Brief
Once the line with "③直径或边宽10-37奄米的圆钢、方钢、螺纹钢、" is found, write it out along with each later line exactly, through the end of the entries, skipping every picture.

[Saved data entries]
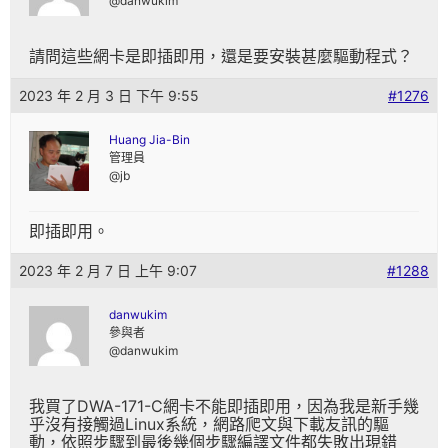
@danwukim
請問這些網卡是即插即用，還是要安裝甚麼驅動程式？
2023 年 2 月 3 日 下午 9:55
#1276
Huang Jia-Bin
管理員
@jb
即插即用。
2023 年 2 月 7 日 上午 9:07
#1288
danwukim
參與者
@danwukim
我買了DWA-171-C網卡不能即插即用，因為我是新手幾
乎沒有接觸過Linux系統，網路爬文與下載友訊的驅
動，依照步驟到最後幾個步驟編譯文件都失敗出現錯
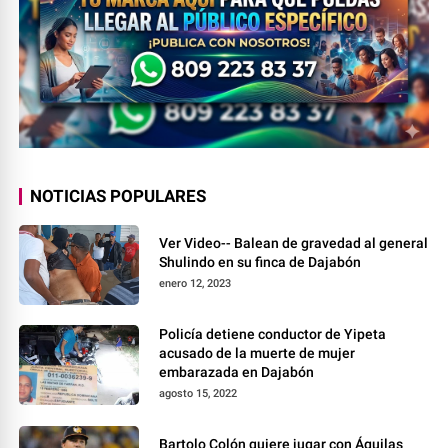
NOTICIAS POPULARES
Ver Video-- Balean de gravedad al general
Shulindo en su finca de Dajabón
enero 12, 2023
Policía detiene conductor de Yipeta
acusado de la muerte de mujer
embarazada en Dajabón
agosto 15, 2022
Bartolo Colón quiere jugar con Águilas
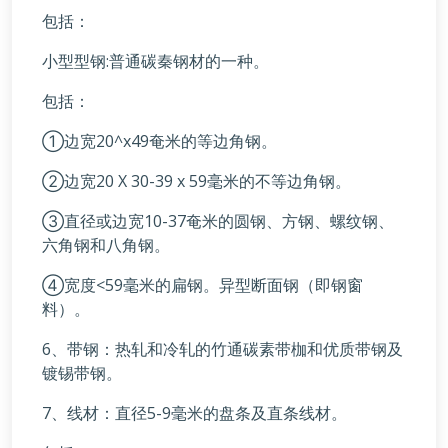
包括：
小型型钢:普通碳秦钢材的一种。
包括：
①边宽20^x49奄米的等边角钢。
②边宽20 X 30-39 x 59毫米的不等边角钢。
③直径或边宽10-37奄米的圆钢、方钢、螺纹钢、
六角钢和八角钢。
④宽度<59毫米的扁钢。异型断面钢（即钢窗
料）。
6、带钢：热轧和冷轧的竹通碳素带枷和优质带钢及
镀锡带钢。
7、线材：直径5-9毫米的盘条及直条线材。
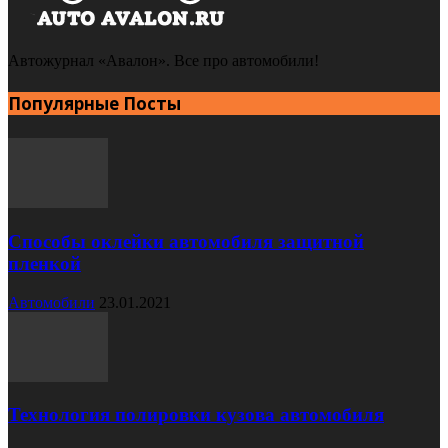
Автожурнал «Авалон». Все про автомобили!
Популярные Посты
Способы оклейки автомобиля защитной
пленкой
Автомобили
23.01.2021
Технология полировки кузова автомобиля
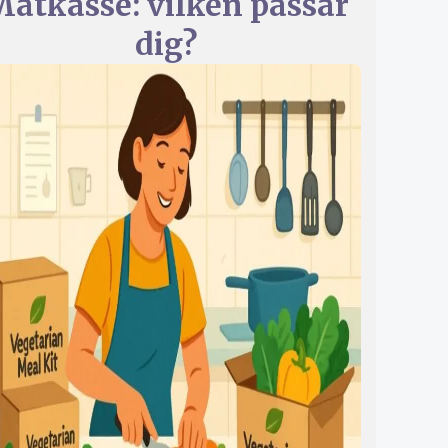
atkasse: vilken passar
dig?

Your solution
③直径或边宽10-37奄米的圆钢、方钢、螺纹钢、
六角钢和八角钢。
④宽度<59毫米的扁钢。异型断面钢（即钢窗
料）。
6、带钢：热轧和冷轧的竹通碳素带枷和优质带钢及
镀锡带钢。
7、线材：直径5-9毫米的盘条及直条线材。
Автожурнал «Авалон». Все про автомобили!
Популярные Посты
Способы оклейки автомобиля защитной
пленкой
Автомобили
23.01.2021
Технология полировки кузова автомобиля
atkasse: vilken passar
dig?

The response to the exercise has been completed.